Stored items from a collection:
- Opening Delimiter -

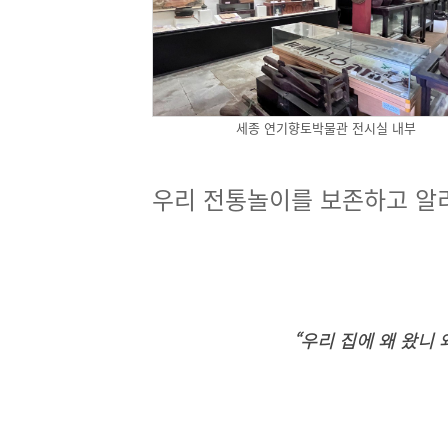
세종 연기향토박물관 전시실 내부
우리 전통놀이를 보존하고 알
“우리 집에 왜 왔니 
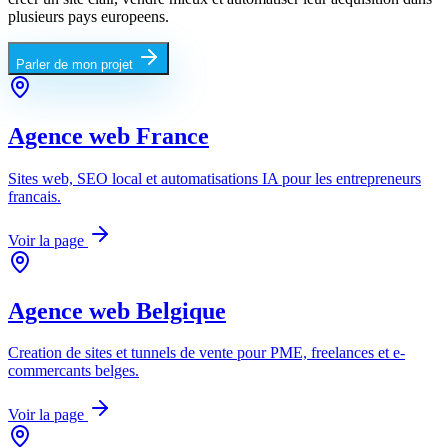
plusieurs pays europeens.
Parler de mon projet
Agence web
France
Sites web, SEO local et automatisations IA pour les entrepreneurs
francais.
Voir la page
Agence web
Belgique
Creation de sites et tunnels de vente pour PME, freelances et e-
commercants belges.
Voir la page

- Closing Delimiter -

Your answer must be the entries written out word for word, without their pictures.

세종 연기향토박물관 전시실 내부
우리 전통놀이를 보존하고 알
“우리 집에 왜 왔니 
plusieurs pays europeens.
Parler de mon projet
Agence web
France
Sites web, SEO local et automatisations IA pour les entrepreneurs
francais.
Voir la page
Agence web
Belgique
Creation de sites et tunnels de vente pour PME, freelances et e-
commercants belges.
Voir la page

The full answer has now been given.